Inside the Mobility pavilion at Expo 2020 Dubai is an immersive display that features giant, hyperrealistic statues of three key Arab figures in the history of exploration -- Al Bakri, Ibn Battuta and Ibn Majid.

The statues would be over 50 feet tall if they were standing, but have to be sitting down to fit in the building.

The exhibit was built by New Zealand's Weta Workshop, a special effects firm that has worked on films such as "Blade Runner 2049," "Avatar," and "The Lord of the Rings" trilogy.

About 20,000 individual holes had to be drilled into the faces to insert the beards.
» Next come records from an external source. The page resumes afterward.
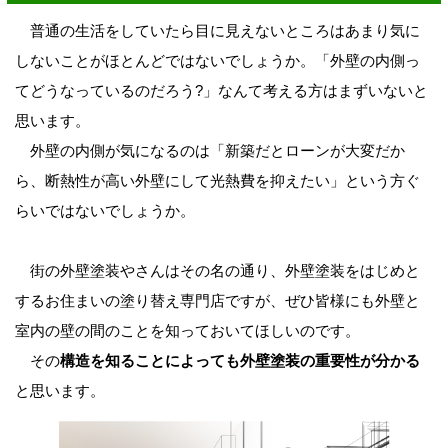
普通の生活をしていたら目に見えないところはあまり気に
しないことがほとんどではないでしょうか。「外壁の内側っ
てどうなっているのだろう?」なんて考える方はまずいないと
思います。
外壁の内側が気になるのは「新築だとローンが大変だか
ら、断熱性が高い外壁にして光熱費を抑えたい」という方ぐ
らいではないでしょうか。
街の外壁塗装やさんはその名の通り、外壁塗装をはじめと
するお住まいの塗り替え専門店ですが、ぜひ皆様にも外壁と
室内の壁の間のことを知っておいてほしいのです。
その
構造を知ることによっても外壁塗装の重要性が分かる
と思います。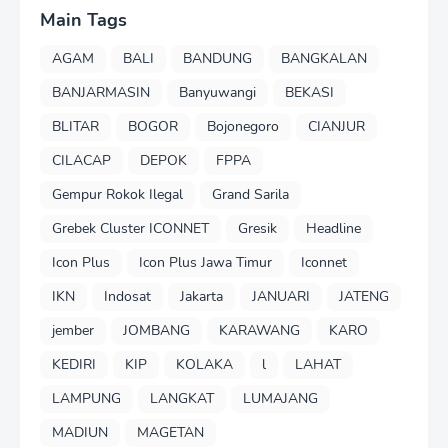
Main Tags
AGAM
BALI
BANDUNG
BANGKALAN
BANJARMASIN
Banyuwangi
BEKASI
BLITAR
BOGOR
Bojonegoro
CIANJUR
CILACAP
DEPOK
FPPA
Gempur Rokok Ilegal
Grand Sarila
Grebek Cluster ICONNET
Gresik
Headline
Icon Plus
Icon Plus Jawa Timur
Iconnet
IKN
Indosat
Jakarta
JANUARI
JATENG
jember
JOMBANG
KARAWANG
KARO
KEDIRI
KIP
KOLAKA
l
LAHAT
LAMPUNG
LANGKAT
LUMAJANG
MADIUN
MAGETAN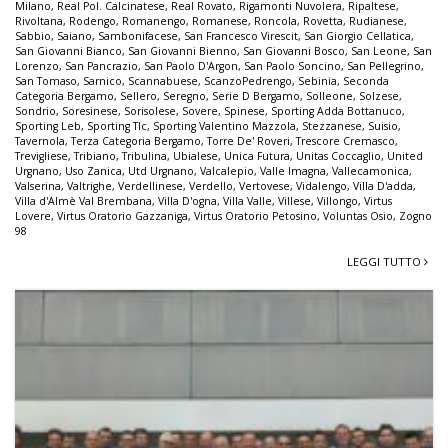
Milano
,
Real Pol. Calcinatese
,
Real Rovato
,
Rigamonti Nuvolera
,
Ripaltese
,
Rivoltana
,
Rodengo
,
Romanengo
,
Romanese
,
Roncola
,
Rovetta
,
Rudianese
,
Sabbio
,
Saiano
,
Sambonifacese
,
San Francesco Virescit
,
San Giorgio Cellatica
,
San Giovanni Bianco
,
San Giovanni Bienno
,
San Giovanni Bosco
,
San Leone
,
San
Lorenzo
,
San Pancrazio
,
San Paolo D'Argon
,
San Paolo Soncino
,
San Pellegrino
,
San Tomaso
,
Sarnico
,
Scannabuese
,
ScanzoPedrengo
,
Sebinia
,
Seconda
Categoria Bergamo
,
Sellero
,
Seregno
,
Serie D Bergamo
,
Solleone
,
Solzese
,
Sondrio
,
Soresinese
,
Sorisolese
,
Sovere
,
Spinese
,
Sporting Adda Bottanuco
,
Sporting Leb
,
Sporting Tlc
,
Sporting Valentino Mazzola
,
Stezzanese
,
Suisio
,
Tavernola
,
Terza Categoria Bergamo
,
Torre De' Roveri
,
Trescore Cremasco
,
Trevigliese
,
Tribiano
,
Tribulina
,
Ubialese
,
Unica Futura
,
Unitas Coccaglio
,
United
Urgnano
,
Uso Zanica
,
Utd Urgnano
,
Valcalepio
,
Valle Imagna
,
Vallecamonica
,
Valserina
,
Valtrighe
,
Verdellinese
,
Verdello
,
Vertovese
,
Vidalengo
,
Villa D'adda
,
Villa d'Almè Val Brembana
,
Villa D'ogna
,
Villa Valle
,
Villese
,
Villongo
,
Virtus
Lovere
,
Virtus Oratorio Gazzaniga
,
Virtus Oratorio Petosino
,
Voluntas Osio
,
Zogno
98
LEGGI TUTTO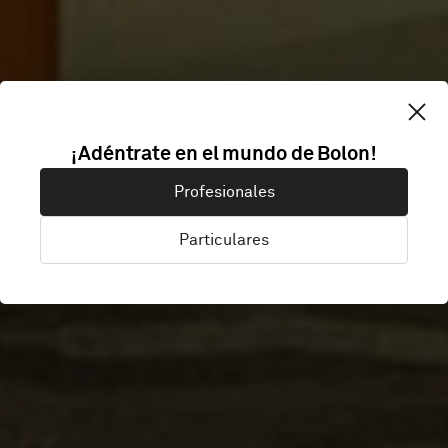
¡Adéntrate en el mundo de Bolon!
BORN05
Profesionales
Particulares
Utrecht, Países Bajos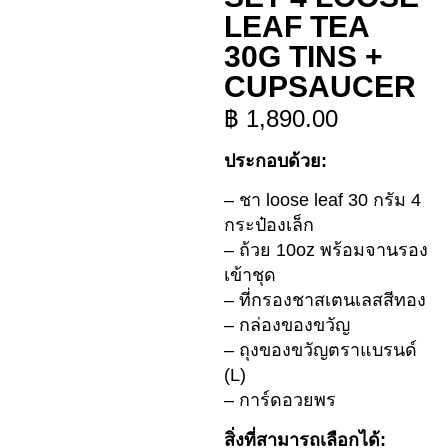
LEAF TEA
30G TINS +
CUPSAUCER
฿
1,890.00
ประกอบด้วย:
– ชา loose leaf 30 กรัม 4
กระป๋องเล็ก
– ถ้วย 10oz พร้อมจานรอง
เข้าชุด
– ที่กรองชาสเตนเลสสีทอง
– กล่องของขวัญ
– ถุงของขวัญตราแบรนด์
(L)
– การ์ดอวยพร
สิ่งที่สามารถเลือกได้: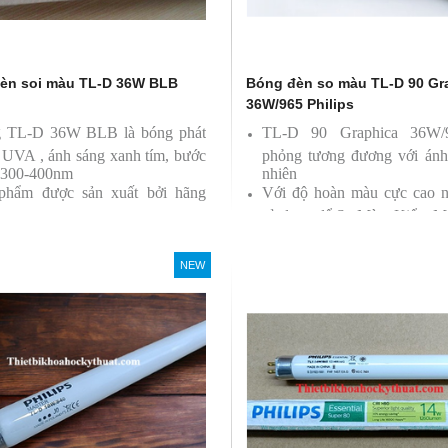
èn soi màu TL-D 36W BLB
Bóng đèn so màu TL-D 90 Gr
36W/965 Philips
 TL-D 36W BLB là bóng phát
TL-D 90 Graphica 36W
a UVA , ánh sáng xanh tím, bước
phỏng tương đương với ánh
 300-400nm
nhiên
phẩm được sản xuất bởi hãng
Với độ hoàn màu cực cao 
ps
sử dụng để So Màu, Kiểm M
Sản phẩm được sản xuất b
Philips, xuất xứ Ba lan
NEW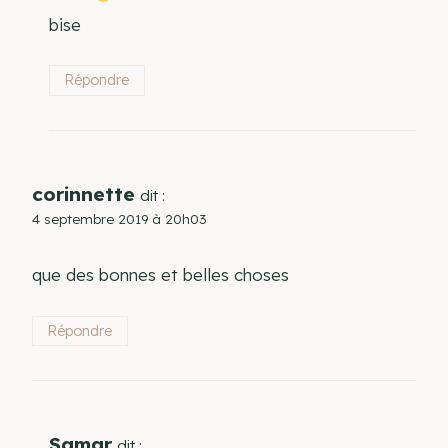
bise
Répondre
corinnette
dit :
4 septembre 2019 à 20h03
que des bonnes et belles choses
Répondre
Samar
dit :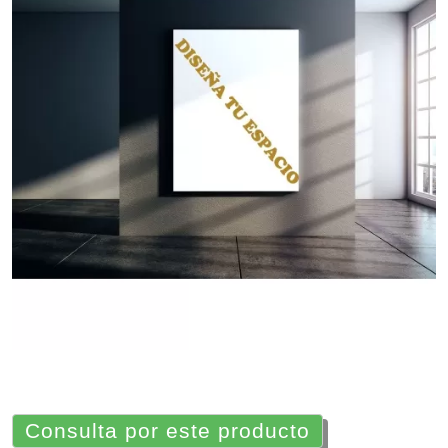
Consulta por este producto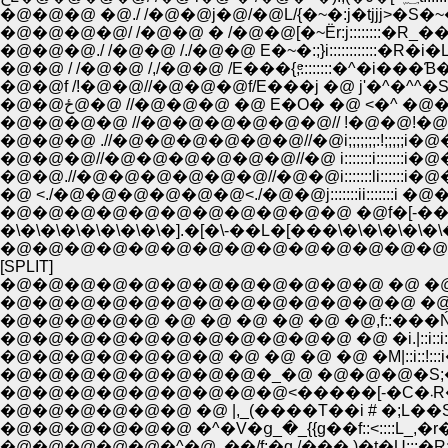
�@�@�@ �@./ /�@�@j�@/�@L/{�~�:j�tjjj>�S�~�,�:
�@�@�@�@/ /�@�@ � /�@�@[�~Ёr:j::::::::�R_��T�k
�@�@�@./ /�@�@ /./�@�@ E�~�:;}i::::::::::::�R�i�LYƁL
�@�@ / /�@�@ /,/�@�@ /E���{,ͤ::::::::�^�i���Ɓ
�@�@f /!�@�@//�@�@�@f/E���j �@ j'�^�^^�
�@�@ځ@�@ //�@�@�@ �@ E�O� �@ <�^ 
�@�@�@�@ //�@�@�@�@�@�@// !�@�@!�@
�@�@�@ .//�@�@�@�@�@�@//�@i;;;;;;;:!;;;;
�@�@�@//�@�@�@�@�@�@//�@ i:::::::i:::
�@�@.//�@�@�@�@�@�@//�@�@i:::::::li::
�@ <./�@�@�@�@�@�@<./�@�@j:::::::ii::::
�\�\�\�\�\�\�\�\�].�[�\-��L�[���\�\�\�\�\�\�
�@�@�@�@�@�@�@�@�@�@�@�@�@�@�
[SPLIT]
�@�@�@�@�@�@�@�@�@�@�@�@ �@ �@ ,.:-�
�@�@�@�@�@�@�@�@�@�@�@�@�@ �@/:::::::::::
�@�@�@�@�@�@�@�@�@�@�@ �@ �i.|::i::i
�@�@�@�@�@�@�@ �@ �@ �@ �@ �M|::i::!::
�@�@�@
�@�@�@�@�@�@ �@ |,_(����T��i # �;L��
�@�@�@�@�@�@ �^�V�ց_�_{{g��f::<::::L_,�r
�@�@�@�@�@�^�@.,��/f;�q,/���,)�t�U:::�R:V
The eyes were made using high-definition 3D printers.

"One of the things that we love to specialize in here at the workshop is creating larger than life figures," said Richard Taylor, co-founder of Weta Workshop. "This is the largest scale that we've worked at to date ... a combination of traditional hand skill sculpting, digital modeling and 3D printing, utilizing molding and casting."

Each piece of clothing is made of one-and-a half kilometers (1 mile) of fabric.

"We developed these characters in the form of giants to create a sense of awe and scale, so that as our audience travel around them, it almost becomes filmic in its monumental scale and its epic qualities," said Taylor.

As well as looking at the history of human mobility, the display pays tribute to modern advances such as space travel. Expo 2020 Dubai is open to the public until the end of March 2022.